Tuesday, December 17, 2013

Bogus ambiguity warnings in LLLPG

Sometimes LLLPG gives me a warning that I just can't fathom. I'm currently writing the parser for Enhanced C#, and I got a very puzzling warning:
using TT = TokenType;

partial class EcsParser {
[DefaultK(3)]
LLLPG parser(laType(TokenType), matchType(int), setType(HashSet!int))
{
   alias("(" = TT.LParen);
   alias(")" = TT.RParen);
   alias("[" = TT.LBrack);
   alias("]" = TT.RBrack);
   alias("." = TT.Dot);
   alias("!" = TT.Not);
   alias("<" = TT.LT);
   alias(">" = TT.GT);
   alias("," = TT.Comma);

   // Complex identifier, e.g. accepts x.y or x but rejects x
   token ComplexId() @[
      IdAtom 
      RestOfId()
   ];
   rule IdAtom @[
      (TT.Id|TT.TypeKeyword)
   ];
   rule RestOfId() @[
      // Warning: Optional branch is ambiguous for input such as «TT.Dot TT.Id _»
      // ((TT.Dot|TT.Not|TT.LT), (TT.Id|TT.TypeKeyword|TT.LParen|TT.LBrack|TT.GT), ~()) 
      TParams()?
      DotRestOfId()?
   ];
   rule DotRestOfId() @[
      "." IdAtom
      RestOfId()
   ];
   rule TParams() @[ // type parameters
      ( "<" (ComplexId ("," ComplexId)*)? ">"
      // Also allow Nemerle-style type parameters (e.g.
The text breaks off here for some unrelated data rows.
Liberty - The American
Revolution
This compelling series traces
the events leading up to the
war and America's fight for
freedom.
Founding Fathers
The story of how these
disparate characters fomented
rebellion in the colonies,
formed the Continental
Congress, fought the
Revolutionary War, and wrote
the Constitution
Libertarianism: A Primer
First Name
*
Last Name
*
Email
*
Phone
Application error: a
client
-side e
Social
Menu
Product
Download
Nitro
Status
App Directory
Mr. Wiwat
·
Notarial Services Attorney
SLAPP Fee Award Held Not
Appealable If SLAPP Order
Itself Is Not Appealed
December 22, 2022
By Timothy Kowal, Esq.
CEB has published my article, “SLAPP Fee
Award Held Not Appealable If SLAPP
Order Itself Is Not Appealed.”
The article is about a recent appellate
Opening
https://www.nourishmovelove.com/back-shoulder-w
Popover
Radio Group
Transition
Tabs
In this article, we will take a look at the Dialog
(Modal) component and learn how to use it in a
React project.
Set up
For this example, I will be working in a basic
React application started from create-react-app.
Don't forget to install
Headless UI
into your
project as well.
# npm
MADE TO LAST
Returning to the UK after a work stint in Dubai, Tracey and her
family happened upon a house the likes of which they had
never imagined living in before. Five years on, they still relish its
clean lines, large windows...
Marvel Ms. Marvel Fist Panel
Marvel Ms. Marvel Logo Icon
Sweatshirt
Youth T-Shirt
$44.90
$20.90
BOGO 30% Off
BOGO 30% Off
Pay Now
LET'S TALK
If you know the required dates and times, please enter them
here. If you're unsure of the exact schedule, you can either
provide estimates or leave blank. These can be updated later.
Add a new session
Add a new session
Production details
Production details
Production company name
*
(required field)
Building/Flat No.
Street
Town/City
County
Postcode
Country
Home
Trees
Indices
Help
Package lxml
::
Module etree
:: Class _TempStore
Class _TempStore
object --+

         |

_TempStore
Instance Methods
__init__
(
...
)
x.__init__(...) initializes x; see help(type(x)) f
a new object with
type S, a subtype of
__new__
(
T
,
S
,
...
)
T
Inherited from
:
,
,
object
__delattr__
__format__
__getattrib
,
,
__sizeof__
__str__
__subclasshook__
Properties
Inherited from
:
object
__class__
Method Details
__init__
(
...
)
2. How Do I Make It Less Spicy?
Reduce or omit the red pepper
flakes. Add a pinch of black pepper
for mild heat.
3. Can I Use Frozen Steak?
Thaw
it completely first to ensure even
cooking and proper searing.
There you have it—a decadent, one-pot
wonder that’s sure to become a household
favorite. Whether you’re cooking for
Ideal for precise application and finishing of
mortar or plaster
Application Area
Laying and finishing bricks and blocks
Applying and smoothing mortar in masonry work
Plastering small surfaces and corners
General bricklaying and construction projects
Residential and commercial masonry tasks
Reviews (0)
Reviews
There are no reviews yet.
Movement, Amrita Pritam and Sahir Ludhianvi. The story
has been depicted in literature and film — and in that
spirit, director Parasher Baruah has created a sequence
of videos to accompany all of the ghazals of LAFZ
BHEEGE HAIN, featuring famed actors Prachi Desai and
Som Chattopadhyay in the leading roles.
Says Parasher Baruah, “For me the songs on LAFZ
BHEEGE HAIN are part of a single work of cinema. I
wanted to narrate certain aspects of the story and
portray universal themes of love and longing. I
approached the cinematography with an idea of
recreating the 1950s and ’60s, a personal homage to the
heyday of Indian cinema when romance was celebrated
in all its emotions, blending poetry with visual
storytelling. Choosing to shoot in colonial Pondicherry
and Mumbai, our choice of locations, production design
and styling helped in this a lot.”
Dictionary.[int,string])
      | "." "[" "]"
      // D-style type parameters (Dictionary!(int, string))
      //| "!" "(" ")"
      )
   ];
}};
I actually started with a 600-line parser and slowly reduced it to this minimal test case. In fact the grammar is unambiguous, so why does this warning occur? (and by the way, LLLPG's example case varies depending on small details of the grammar; at first it always said «TT.LT TT.GT _» but would give some other example if the aliases were removed.) If you can't figure it out, I don't blame you; I actually attached a debugger to see LLLPG's internal state at the time of the warning, and I couldn't figure it out either.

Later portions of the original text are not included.